● **EXERCISE INPUT**
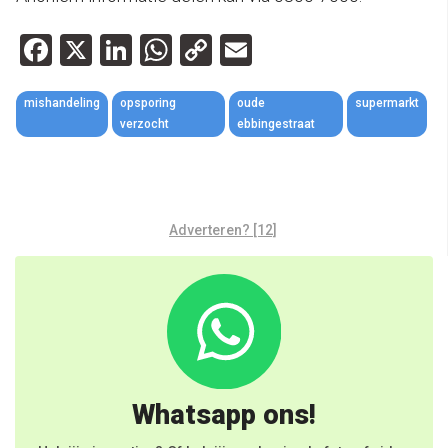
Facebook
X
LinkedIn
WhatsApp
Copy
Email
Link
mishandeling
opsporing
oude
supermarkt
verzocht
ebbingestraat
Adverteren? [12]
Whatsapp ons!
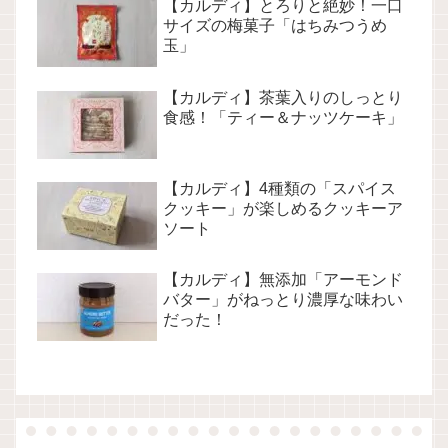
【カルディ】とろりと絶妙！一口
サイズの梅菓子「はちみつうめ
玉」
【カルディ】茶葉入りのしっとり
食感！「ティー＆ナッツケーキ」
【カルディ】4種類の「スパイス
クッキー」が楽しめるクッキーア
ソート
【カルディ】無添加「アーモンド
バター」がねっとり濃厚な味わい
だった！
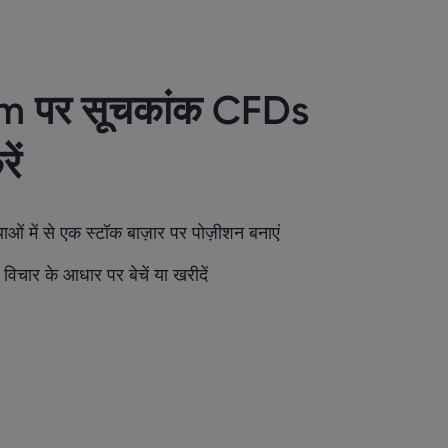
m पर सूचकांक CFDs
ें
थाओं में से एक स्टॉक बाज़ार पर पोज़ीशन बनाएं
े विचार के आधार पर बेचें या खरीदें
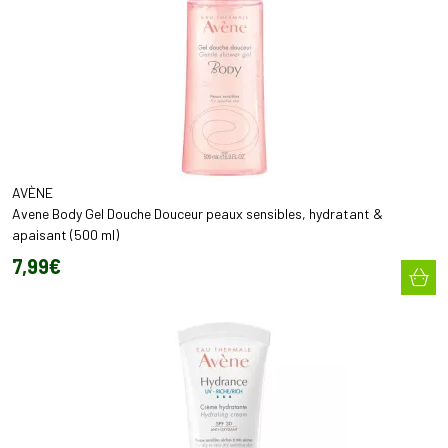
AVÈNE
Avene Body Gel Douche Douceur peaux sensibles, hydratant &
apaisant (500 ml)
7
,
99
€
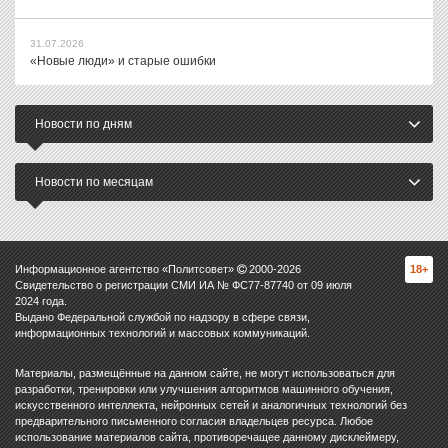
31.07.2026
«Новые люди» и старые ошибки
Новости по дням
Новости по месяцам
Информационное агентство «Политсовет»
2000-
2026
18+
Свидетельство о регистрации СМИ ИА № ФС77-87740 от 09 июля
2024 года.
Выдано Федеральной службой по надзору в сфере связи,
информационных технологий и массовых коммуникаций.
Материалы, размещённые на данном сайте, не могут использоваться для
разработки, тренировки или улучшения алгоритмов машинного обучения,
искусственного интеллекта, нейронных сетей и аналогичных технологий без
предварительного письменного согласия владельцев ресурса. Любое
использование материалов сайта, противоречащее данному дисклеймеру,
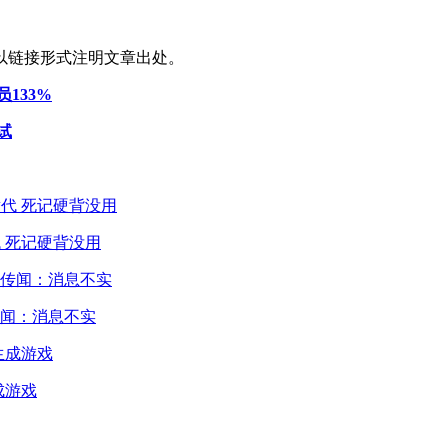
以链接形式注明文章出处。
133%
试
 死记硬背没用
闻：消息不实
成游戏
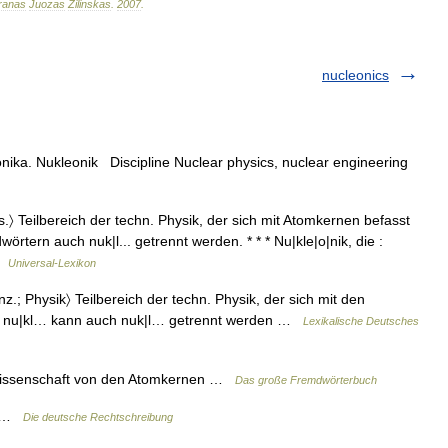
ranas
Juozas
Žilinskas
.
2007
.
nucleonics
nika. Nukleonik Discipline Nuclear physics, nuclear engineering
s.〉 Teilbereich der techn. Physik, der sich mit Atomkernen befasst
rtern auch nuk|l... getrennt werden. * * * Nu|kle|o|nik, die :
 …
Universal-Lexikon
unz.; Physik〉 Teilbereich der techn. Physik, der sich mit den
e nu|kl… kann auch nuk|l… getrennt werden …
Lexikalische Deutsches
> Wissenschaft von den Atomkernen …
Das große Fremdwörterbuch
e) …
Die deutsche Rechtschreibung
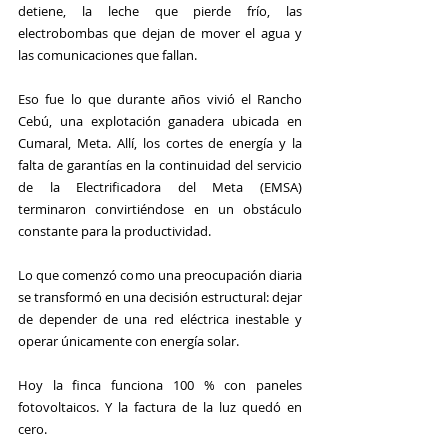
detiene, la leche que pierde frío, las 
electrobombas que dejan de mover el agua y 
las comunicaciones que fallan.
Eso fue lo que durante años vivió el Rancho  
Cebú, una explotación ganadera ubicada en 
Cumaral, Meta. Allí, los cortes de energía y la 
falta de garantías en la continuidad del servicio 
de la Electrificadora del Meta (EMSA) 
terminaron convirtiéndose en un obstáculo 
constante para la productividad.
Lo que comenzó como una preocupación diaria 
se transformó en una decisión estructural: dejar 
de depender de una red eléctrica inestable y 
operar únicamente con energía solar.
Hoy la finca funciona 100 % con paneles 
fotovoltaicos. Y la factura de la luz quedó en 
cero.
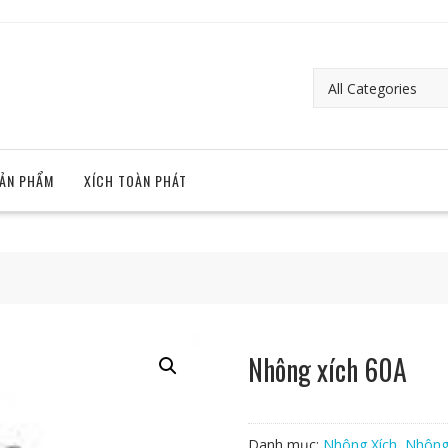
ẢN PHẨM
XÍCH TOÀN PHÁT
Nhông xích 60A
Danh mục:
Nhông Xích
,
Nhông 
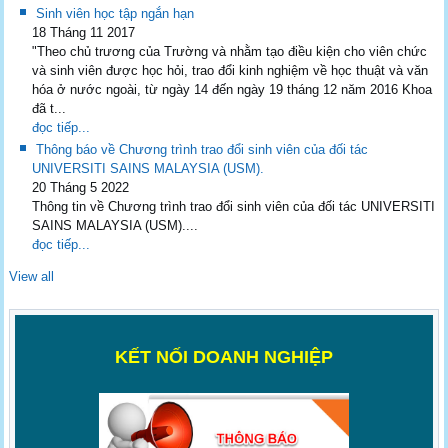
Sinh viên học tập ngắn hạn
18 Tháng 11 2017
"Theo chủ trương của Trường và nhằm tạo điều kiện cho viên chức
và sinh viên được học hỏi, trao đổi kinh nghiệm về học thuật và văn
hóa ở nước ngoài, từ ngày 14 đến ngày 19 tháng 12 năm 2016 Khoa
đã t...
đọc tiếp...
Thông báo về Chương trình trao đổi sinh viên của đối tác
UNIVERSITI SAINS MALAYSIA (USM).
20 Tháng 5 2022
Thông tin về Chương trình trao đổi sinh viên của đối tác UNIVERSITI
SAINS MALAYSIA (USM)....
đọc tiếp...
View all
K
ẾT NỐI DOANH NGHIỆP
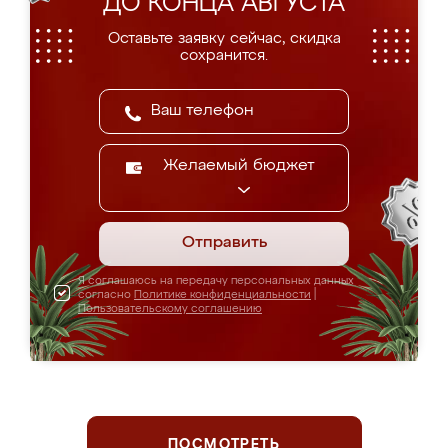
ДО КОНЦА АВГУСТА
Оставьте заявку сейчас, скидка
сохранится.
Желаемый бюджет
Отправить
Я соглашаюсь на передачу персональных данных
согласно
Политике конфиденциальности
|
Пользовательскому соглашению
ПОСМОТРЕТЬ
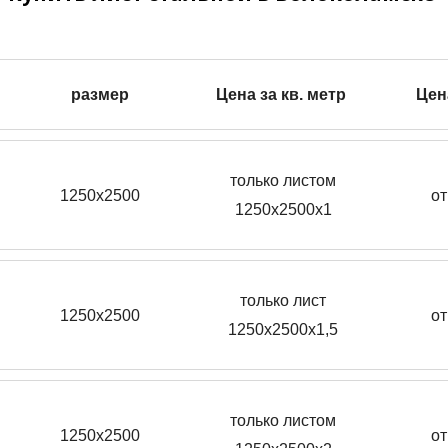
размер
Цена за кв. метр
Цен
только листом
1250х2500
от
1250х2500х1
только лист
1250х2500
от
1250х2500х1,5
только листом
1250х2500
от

● **DIRECTIONS**
Your copy should match the material above exactly, minus its pictures.

● **TASK ANSWER**
Facebook
X
LinkedIn
WhatsApp
Copy
Email
Link
mishandeling
opsporing
oude
supermarkt
verzocht
ebbingestraat
Adverteren? [12]
Whatsapp ons!
【カルディ】とろりと絶妙！一口
サイズの梅菓子「はちみつうめ
玉」
【カルディ】茶葉入りのしっとり
食感！「ティー＆ナッツケーキ」
【カルディ】4種類の「スパイス
クッキー」が楽しめるクッキーア
ソート
【カルディ】無添加「アーモンド
バター」がねっとり濃厚な味わい
だった！
m पर सूचकांक CFDs
ें
थाओं में से एक स्टॉक बाज़ार पर पोज़ीशन बनाएं
े विचार के आधार पर बेचें या खरीदें
AVÈNE
Avene Body Gel Douche Douceur peaux sensibles, hydratant &
apaisant (500 ml)
7
,
99
€
31.07.2026
«Новые люди» и старые ошибки
Новости по дням
Новости по месяцам
Информационное агентство «Политсовет»
2000-
2026
18+
Свидетельство о регистрации СМИ ИА № ФС77-87740 от 09 июля
2024 года.
Выдано Федеральной службой по надзору в сфере связи,
информационных технологий и массовых коммуникаций.
Материалы, размещённые на данном сайте, не могут использоваться для
разработки, тренировки или улучшения алгоритмов машинного обучения,
искусственного интеллекта, нейронных сетей и аналогичных технологий без
предварительного письменного согласия владельцев ресурса. Любое
использование материалов сайта, противоречащее данному дисклеймеру,
以链接形式注明文章出处。
133%
试
 死记硬背没用
闻：消息不实
成游戏
ranas
Juozas
Žilinskas
.
2007
.
nucleonics
nika. Nukleonik Discipline Nuclear physics, nuclear engineering
s.〉 Teilbereich der techn. Physik, der sich mit Atomkernen befasst
rtern auch nuk|l... getrennt werden. * * * Nu|kle|o|nik, die :
 …
Universal-Lexikon
unz.; Physik〉 Teilbereich der techn. Physik, der sich mit den
e nu|kl… kann auch nuk|l… getrennt werden …
Lexikalische Deutsches
> Wissenschaft von den Atomkernen …
Das große Fremdwörterbuch
e) …
Die deutsche Rechtschreibung
detiene, la leche que pierde frío, las 
electrobombas que dejan de mover el agua y 
las comunicaciones que fallan.
Eso fue lo que durante años vivió el Rancho  
Cebú, una explotación ganadera ubicada en 
Cumaral, Meta. Allí, los cortes de energía y la 
falta de garantías en la continuidad del servicio 
de la Electrificadora del Meta (EMSA) 
terminaron convirtiéndose en un obstáculo 
constante para la productividad.
Lo que comenzó como una preocupación diaria 
se transformó en una decisión estructural: dejar 
de depender de una red eléctrica inestable y 
operar únicamente con energía solar.
Hoy la finca funciona 100 % con paneles 
fotovoltaicos. Y la factura de la luz quedó en 
cero.
ẢN PHẨM
XÍCH TOÀN PHÁT
Nhông xích 60A
Danh mục:
Nhông Xích
,
Nhông 
Sinh viên học tập ngắn hạn
18 Tháng 11 2017
"Theo chủ trương của Trường và nhằm tạo điều kiện cho viên chức
và sinh viên được học hỏi, trao đổi kinh nghiệm về học thuật và văn
hóa ở nước ngoài, từ ngày 14 đến ngày 19 tháng 12 năm 2016 Khoa
đã t...
đọc tiếp...
Thông báo về Chương trình trao đổi sinh viên của đối tác
UNIVERSITI SAINS MALAYSIA (USM).
20 Tháng 5 2022
Thông tin về Chương trình trao đổi sinh viên của đối tác UNIVERSITI
SAINS MALAYSIA (USM)....
đọc tiếp...
View all
K
ẾT NỐI DOANH NGHIỆP
ДО КОНЦА АВГУСТА
Оставьте заявку сейчас, скидка
сохранится.
Желаемый бюджет
Отправить
Я соглашаюсь на передачу персональных данных
согласно
Политике конфиденциальности
|
Пользовательскому соглашению
ПОСМОТРЕТЬ
размер
Цена за кв. метр
Цен
только листом
1250х2500
от
1250х2500х1
только лист
1250х2500
от
1250х2500х1,5
только листом
1250х2500
от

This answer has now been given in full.